それから勧められるままに茶菓子などを齧っていると、男女入り混じった1つの冒険者パーティーがやって来た。
「こんにちはオックスさん。あの噂の冒険者君が来てくれたって?」
リーダーと思わしき男がサーガの姿を見た。
「おお、本当に黄色い子男…」
「誰が子男だ!」
サーガの鋭いツッコミが入る。
「ま、まあまあ、「白焔」の君達もとりあえず座り給えよ」
「失礼します」
サーガの前にある3人掛けのソファーに、リーダーと思しき男を真ん中にその両隣に神官らしき格好の女性と魔法使いらしき女性が座った。後ろに大きな盾を持った男と弓矢を持った女性が立つ。
「君達もサーガ君の隣に座ったらどうだね? サーガ君、いいだろう?」
「俺の隣は女性じゃないと許しません」
などとサーガが我儘を言うので、弓矢を持った女性がサーガの隣に。その隣に盾を持った男が座った。

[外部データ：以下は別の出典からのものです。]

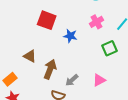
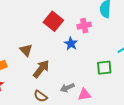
pink cross: (97, 22) -> (84, 26), moved
gray arrow: (72, 80) -> (67, 88), moved

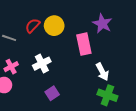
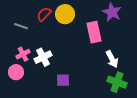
white cross: (42, 64) -> (43, 57), moved
purple square: (52, 93) -> (63, 80), turned 32

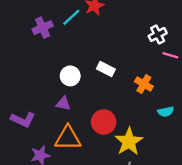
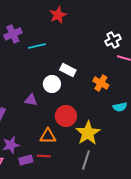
cyan line: (71, 17) -> (37, 46), moved, turned 30
white circle: (70, 76) -> (52, 84), moved
orange triangle: (68, 138) -> (48, 136), moved, size x0.7

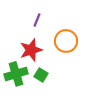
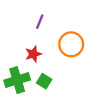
red star: (31, 50) -> (33, 54), size x0.7

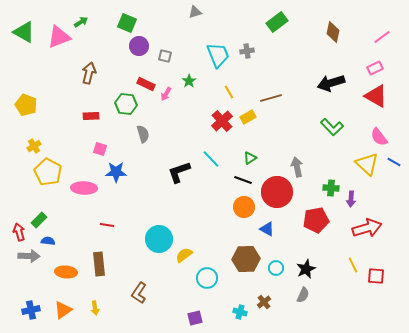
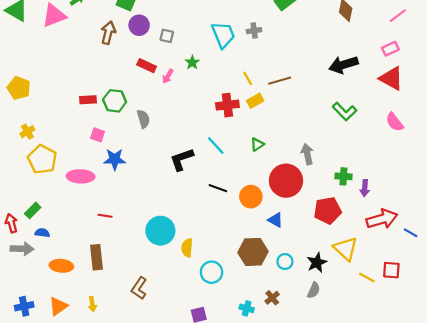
brown arrow: (89, 73) -> (108, 33), moved
yellow line: (229, 92) -> (248, 78), moved
green hexagon: (126, 104) -> (115, 101), moved
red cross: (222, 121) -> (227, 105), turned 35
blue line: (394, 162) -> (411, 233), moved
yellow triangle: (367, 164) -> (346, 249), moved
black line: (243, 180) -> (218, 188), moved
yellow semicircle: (184, 255) -> (187, 248), turned -48
yellow line: (353, 265) -> (367, 277), moved, turned -35

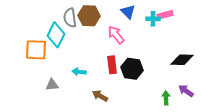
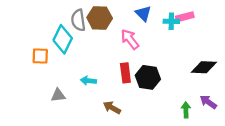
orange square: (36, 50) -> (40, 56), size x0.7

「さて、まずは自己紹介から始めようか。私は今回依頼を出したオックスだ。王都に商品の仕入れに行くので、今いる君達に護衛を頼んだ。そして、こちらが今噂になっているらしいサーガ君だ」
「サーガだ」
男もいるので愛想が良くない。
「無名でありながらDランクから始まり、ついには先日Cランクに上がったばかりの実力者だ。私もその強さは多少見せてもらったけれど、いやあ強いのなんの。あっという間に盗賊達をバッタバッタ…」
「そういうのは置いといて、あちらさんの事知りたいんだけど?」
語り始めるオックスの言葉をバッサリ切る。
「ああ、失礼。こちらは「白焔」というパーティーの冒険者達だ。君と同じCランクのパーティーだよ。今回ばかりはギルドの方にも確認を入れて信頼出来る者達を紹介してもらったよ」
前回逃げられてしまったので慎重になっているようだ。
「リーダーをやらせてもらっているジャッカスだ」
目の前の男が名乗る。
「私はエミリーと申します」
神官服の女性が名乗った。
「リラ」
魔法少女が名乗る。
「あたしはカリン」
サーガの隣に座った女性が名乗る。
「俺はフィリップだ」
一番大柄で盾を持っていた男が名乗った。
「今までにも護衛の仕事は何度もしている。安心してくださいオックスさん」
ジャッカスが胸を叩く。
「ああ、頼りにしているよ」
「それで、出発はいつになるんですか?」
「サーガ君、準備期間もいるだろうし、3日後でどうだい?」
「ああ、いいぜ」
「よし。では3日後の朝、西門の広場に来てくれ」
皆が頷いた。
店を出ると、
「サーガ君」
ジャッカスに呼び止められた。
「少し時間はあるかな? もしよければ少し手合わせ願いたいんだけど」
「ジャッカス!」
弓矢を持った赤毛のカリンがジャッカスの腕を引く。
「あんたまた馬鹿な事!」
「別にいいぜ?」
サーガがケロリンと答える。
ジャッカス以外の面々が頭を抱え、ジャッカスだけは顔を煌めかせる。
「じゃあ早速ギルドへ…」
「あそこの地下だと狭いから街の外に行こうぜ」
「ま、待って下さい!」
金髪美女エミリーが止めに入る。
「あの、もし怪我をさせてしまいましたら治療をしても構いませんが、料金を頂く事になってしまいます」
「はあ。怪我しなきゃいいってことね」
「そんなわけにはいかないではないですか」
「ジャッカスの戦闘狂に無理に付き合わなくても良いぞ?」
大柄なフィリップも止めに入って来た。
「いや、俺もやってみたいからダイジョーブ」
「戦闘狂同士。やらせるしかない」
黒髪の魔法少女リラが言った。
それを聞いて、止めに入った面々は溜息を吐いた。
「ここまでくりゃいいだろ」
街から出てしばらく行った森の中で見付けた少し広い場所。
「ああ。問題ないだろう」
人目もほとんどないのでばれる心配はない。ギルドにばれると問題になる。
お互いに距離を取り、向き合う。
「本当にいいんだな? サーガ君」
フィリップが最後にもう一度確認してくる。
「ああ。怪我しなきゃ良いんだろ?」
「そういう問題じゃないんだが…」
「まあ一応、俺の実力を見ておいた方がそちらさんもいいっしょ?」
4人が黙り込む。確かに噂になってはいるが、サーガの実力がどの程度の物か分からない。分からなければこの後の対策も立てられない。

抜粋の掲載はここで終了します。